What's proper 1 nite stand etiquette?
Say hi to his dad and make him some breakfast.
Only in Alabama do they play hymns in a bar!!!
Do you want the good news or bad news first?
bad news
The bad news is i thew up on your bed, the good news is i found out who ate your cheetos.
just drew up plans to mow my front lawn into the American flag for world cup. that high and patriotic.
Just found pics of us from Mardi Gras last year. Your boob job really is better than mine.
I don't know what I should tell you tell you. I don't want to encourage you to dye my dog.
And my only real exposure to Russian culture is you and Internet porn.
Ps you missed quite a show. I was for some reason whipping my hair back and forth and head butted the tip jar. It shattered and now I have a circular bruise on my forehead. All the bartenders hit the floor to get all the quarters.
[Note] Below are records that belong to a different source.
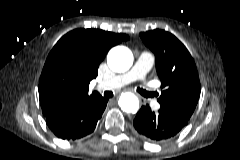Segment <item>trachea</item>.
Masks as SVG:
<instances>
[{"mask_svg":"<svg viewBox=\"0 0 240 160\" xmlns=\"http://www.w3.org/2000/svg\"><path fill=\"white\" fill-rule=\"evenodd\" d=\"M138 92H139L141 95L145 96V97H149V96H152V95H153L152 93H149V92H147V91H145V90H143V89H138ZM104 96H105V97H112V96H113V93H112L111 91H105V92H104Z\"/></svg>","mask_w":240,"mask_h":160,"instance_id":"3493384b","label":"trachea"}]
</instances>
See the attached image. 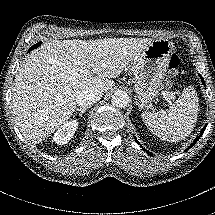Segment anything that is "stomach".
Returning a JSON list of instances; mask_svg holds the SVG:
<instances>
[{
	"instance_id": "1",
	"label": "stomach",
	"mask_w": 215,
	"mask_h": 215,
	"mask_svg": "<svg viewBox=\"0 0 215 215\" xmlns=\"http://www.w3.org/2000/svg\"><path fill=\"white\" fill-rule=\"evenodd\" d=\"M173 51L169 40L156 39L132 63L134 91L142 106H148L159 95Z\"/></svg>"
}]
</instances>
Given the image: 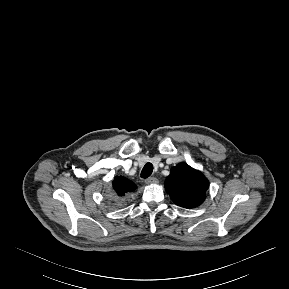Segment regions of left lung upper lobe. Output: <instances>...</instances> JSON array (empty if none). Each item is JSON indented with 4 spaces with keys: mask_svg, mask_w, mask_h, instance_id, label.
I'll return each mask as SVG.
<instances>
[{
    "mask_svg": "<svg viewBox=\"0 0 289 289\" xmlns=\"http://www.w3.org/2000/svg\"><path fill=\"white\" fill-rule=\"evenodd\" d=\"M208 180L188 164L179 163L166 178L165 189L175 204L194 208L203 203L208 189Z\"/></svg>",
    "mask_w": 289,
    "mask_h": 289,
    "instance_id": "obj_1",
    "label": "left lung upper lobe"
}]
</instances>
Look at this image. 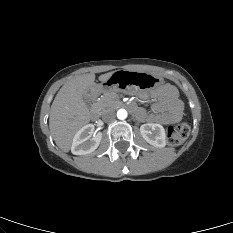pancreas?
<instances>
[{"label": "pancreas", "mask_w": 233, "mask_h": 233, "mask_svg": "<svg viewBox=\"0 0 233 233\" xmlns=\"http://www.w3.org/2000/svg\"><path fill=\"white\" fill-rule=\"evenodd\" d=\"M96 104L102 112L116 109L119 106V96L116 93H106Z\"/></svg>", "instance_id": "pancreas-1"}]
</instances>
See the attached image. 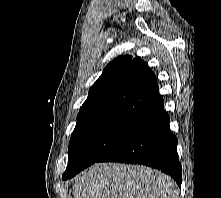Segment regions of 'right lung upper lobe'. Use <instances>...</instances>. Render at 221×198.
Returning <instances> with one entry per match:
<instances>
[{"instance_id": "1", "label": "right lung upper lobe", "mask_w": 221, "mask_h": 198, "mask_svg": "<svg viewBox=\"0 0 221 198\" xmlns=\"http://www.w3.org/2000/svg\"><path fill=\"white\" fill-rule=\"evenodd\" d=\"M163 105L155 74L139 57L122 55L106 66L90 88L75 129L108 118L143 122Z\"/></svg>"}]
</instances>
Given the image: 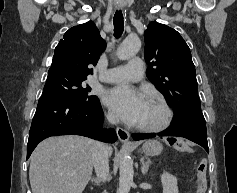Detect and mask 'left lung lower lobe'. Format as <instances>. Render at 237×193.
Listing matches in <instances>:
<instances>
[{"instance_id": "obj_1", "label": "left lung lower lobe", "mask_w": 237, "mask_h": 193, "mask_svg": "<svg viewBox=\"0 0 237 193\" xmlns=\"http://www.w3.org/2000/svg\"><path fill=\"white\" fill-rule=\"evenodd\" d=\"M156 136H177L187 138L200 146H202L207 152L208 142H207V131L206 124L193 121L182 124H172L169 128L160 132L159 134H132L134 140H142L153 138Z\"/></svg>"}]
</instances>
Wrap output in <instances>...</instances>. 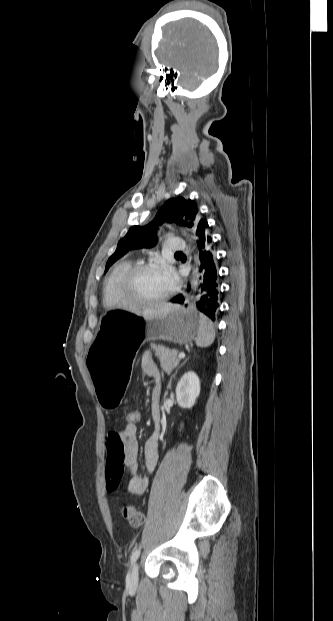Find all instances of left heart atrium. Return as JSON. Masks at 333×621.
<instances>
[{"instance_id":"39dd6f15","label":"left heart atrium","mask_w":333,"mask_h":621,"mask_svg":"<svg viewBox=\"0 0 333 621\" xmlns=\"http://www.w3.org/2000/svg\"><path fill=\"white\" fill-rule=\"evenodd\" d=\"M165 275L168 278L170 284L171 285L174 284V281H175L174 275L171 272H168V271L165 272Z\"/></svg>"}]
</instances>
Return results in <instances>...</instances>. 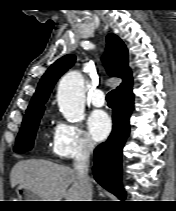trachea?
<instances>
[{
  "mask_svg": "<svg viewBox=\"0 0 176 211\" xmlns=\"http://www.w3.org/2000/svg\"><path fill=\"white\" fill-rule=\"evenodd\" d=\"M113 95H114V91H110L107 96H106V100L108 103H112L113 102Z\"/></svg>",
  "mask_w": 176,
  "mask_h": 211,
  "instance_id": "trachea-1",
  "label": "trachea"
}]
</instances>
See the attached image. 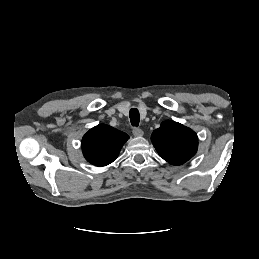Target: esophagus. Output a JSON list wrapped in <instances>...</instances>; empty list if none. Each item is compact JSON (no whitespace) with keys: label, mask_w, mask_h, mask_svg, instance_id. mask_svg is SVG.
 <instances>
[{"label":"esophagus","mask_w":259,"mask_h":259,"mask_svg":"<svg viewBox=\"0 0 259 259\" xmlns=\"http://www.w3.org/2000/svg\"><path fill=\"white\" fill-rule=\"evenodd\" d=\"M133 135L135 137H141L143 136V131L140 128L135 127L133 128Z\"/></svg>","instance_id":"34e87169"}]
</instances>
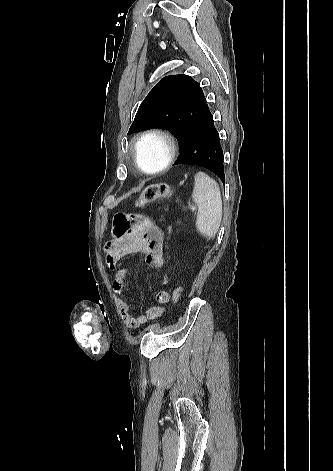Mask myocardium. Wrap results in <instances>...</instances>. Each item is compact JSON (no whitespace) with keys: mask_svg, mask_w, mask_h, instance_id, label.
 <instances>
[{"mask_svg":"<svg viewBox=\"0 0 333 471\" xmlns=\"http://www.w3.org/2000/svg\"><path fill=\"white\" fill-rule=\"evenodd\" d=\"M153 137L158 138L161 141H163V143L166 146V151L167 152H166V157H165L163 163L159 167H157L155 169L148 170V169L144 168L141 165L140 161H139L138 149H139L140 144L145 139L153 138ZM176 149H177V146H176L175 139L173 138V136L169 132H167L163 129H160V128H151V129H147V130L141 132L134 139V141L132 143V160H133V163H134L135 167L139 171H141L144 174L154 175V174H158V173L164 171L165 169H167L169 167V165L172 163V161L175 157Z\"/></svg>","mask_w":333,"mask_h":471,"instance_id":"f54148a6","label":"myocardium"}]
</instances>
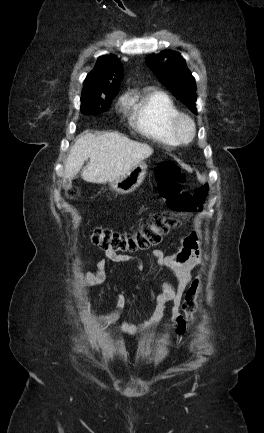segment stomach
Instances as JSON below:
<instances>
[{
    "label": "stomach",
    "instance_id": "0dacf381",
    "mask_svg": "<svg viewBox=\"0 0 264 433\" xmlns=\"http://www.w3.org/2000/svg\"><path fill=\"white\" fill-rule=\"evenodd\" d=\"M147 164L140 162L127 174L110 182V188L119 194H128L136 190L145 179Z\"/></svg>",
    "mask_w": 264,
    "mask_h": 433
}]
</instances>
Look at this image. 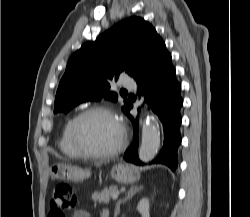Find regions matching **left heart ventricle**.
<instances>
[{"instance_id":"left-heart-ventricle-1","label":"left heart ventricle","mask_w":250,"mask_h":217,"mask_svg":"<svg viewBox=\"0 0 250 217\" xmlns=\"http://www.w3.org/2000/svg\"><path fill=\"white\" fill-rule=\"evenodd\" d=\"M78 137L87 149L104 152L117 145L120 139V128L112 117L104 113H93L80 121Z\"/></svg>"}]
</instances>
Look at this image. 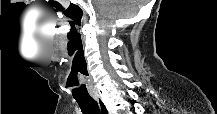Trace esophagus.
<instances>
[{
  "instance_id": "34e87169",
  "label": "esophagus",
  "mask_w": 217,
  "mask_h": 114,
  "mask_svg": "<svg viewBox=\"0 0 217 114\" xmlns=\"http://www.w3.org/2000/svg\"><path fill=\"white\" fill-rule=\"evenodd\" d=\"M95 100L97 101L99 108H100V113L105 114L107 109L105 108V101L100 95H95L94 96Z\"/></svg>"
}]
</instances>
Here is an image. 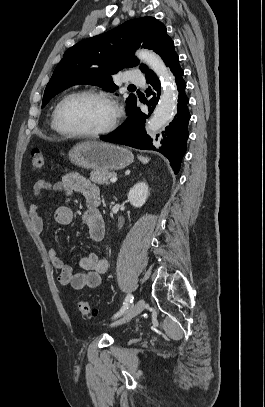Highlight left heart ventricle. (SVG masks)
Segmentation results:
<instances>
[{"label":"left heart ventricle","instance_id":"obj_1","mask_svg":"<svg viewBox=\"0 0 265 407\" xmlns=\"http://www.w3.org/2000/svg\"><path fill=\"white\" fill-rule=\"evenodd\" d=\"M112 118V109L104 101L78 96L69 99L62 107L61 121L71 131L93 132L106 127Z\"/></svg>","mask_w":265,"mask_h":407}]
</instances>
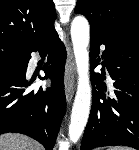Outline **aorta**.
I'll return each mask as SVG.
<instances>
[{
	"mask_svg": "<svg viewBox=\"0 0 139 150\" xmlns=\"http://www.w3.org/2000/svg\"><path fill=\"white\" fill-rule=\"evenodd\" d=\"M89 22L84 16H76L71 24V38L78 72V87L72 107L69 138L77 142L88 121L91 106L89 80Z\"/></svg>",
	"mask_w": 139,
	"mask_h": 150,
	"instance_id": "762f6f07",
	"label": "aorta"
}]
</instances>
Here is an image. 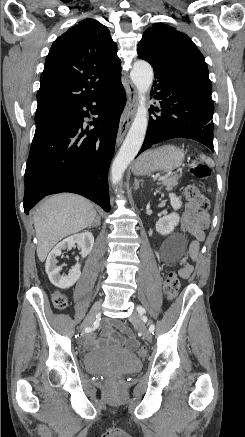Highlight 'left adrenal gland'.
I'll return each mask as SVG.
<instances>
[{"label": "left adrenal gland", "mask_w": 245, "mask_h": 437, "mask_svg": "<svg viewBox=\"0 0 245 437\" xmlns=\"http://www.w3.org/2000/svg\"><path fill=\"white\" fill-rule=\"evenodd\" d=\"M140 182H143V180H138L137 178L134 179V190H138Z\"/></svg>", "instance_id": "left-adrenal-gland-1"}]
</instances>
This is a mass text to all my friends. Whoever gets this first, please find me and confiscate my phone immediately. I am far too high to have it. Even if you have to punch me in my face to get it. Otherwise, let the "High While Analyzing Disney Movies" texts begin.
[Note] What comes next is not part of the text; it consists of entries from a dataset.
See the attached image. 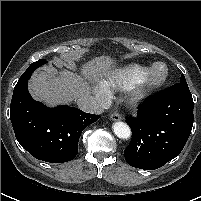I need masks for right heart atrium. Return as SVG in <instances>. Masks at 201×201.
Returning a JSON list of instances; mask_svg holds the SVG:
<instances>
[{
  "label": "right heart atrium",
  "instance_id": "right-heart-atrium-1",
  "mask_svg": "<svg viewBox=\"0 0 201 201\" xmlns=\"http://www.w3.org/2000/svg\"><path fill=\"white\" fill-rule=\"evenodd\" d=\"M95 94L100 103H105L108 99V93L103 87H96Z\"/></svg>",
  "mask_w": 201,
  "mask_h": 201
}]
</instances>
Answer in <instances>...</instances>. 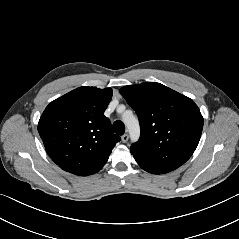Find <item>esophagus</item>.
Wrapping results in <instances>:
<instances>
[{"instance_id":"esophagus-1","label":"esophagus","mask_w":239,"mask_h":239,"mask_svg":"<svg viewBox=\"0 0 239 239\" xmlns=\"http://www.w3.org/2000/svg\"><path fill=\"white\" fill-rule=\"evenodd\" d=\"M128 139H129L128 134H124V135L121 137V140H122L123 143H126V142L128 141Z\"/></svg>"}]
</instances>
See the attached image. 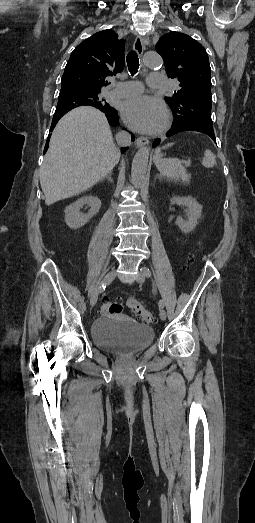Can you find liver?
I'll list each match as a JSON object with an SVG mask.
<instances>
[{"instance_id":"liver-1","label":"liver","mask_w":255,"mask_h":523,"mask_svg":"<svg viewBox=\"0 0 255 523\" xmlns=\"http://www.w3.org/2000/svg\"><path fill=\"white\" fill-rule=\"evenodd\" d=\"M119 158L105 114L90 106L71 110L55 126L40 168L46 206L88 190Z\"/></svg>"}]
</instances>
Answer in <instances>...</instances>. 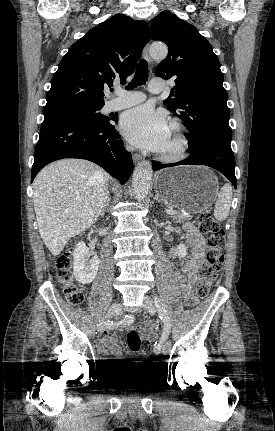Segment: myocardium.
Returning <instances> with one entry per match:
<instances>
[{"label":"myocardium","instance_id":"obj_1","mask_svg":"<svg viewBox=\"0 0 275 431\" xmlns=\"http://www.w3.org/2000/svg\"><path fill=\"white\" fill-rule=\"evenodd\" d=\"M169 126L175 131L177 144L171 152H160L159 158L166 163H176L187 157L190 140L184 125L178 120H171Z\"/></svg>","mask_w":275,"mask_h":431}]
</instances>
He took a picture of me to show his boss why he was late...Is that a compliment or not?
My entire grocery store purchase consisted of Little Debbie snacks and Budweiser
Yeeah, I think a threesome is one of those wedding presents you can't register for at Bed Bath And Beyond..
You haven't lived until you have fucked while Fantasia is on
So I justmade it back home and was greeted to a squirrel in my dorm... Last time I let my friends rent it out for a party.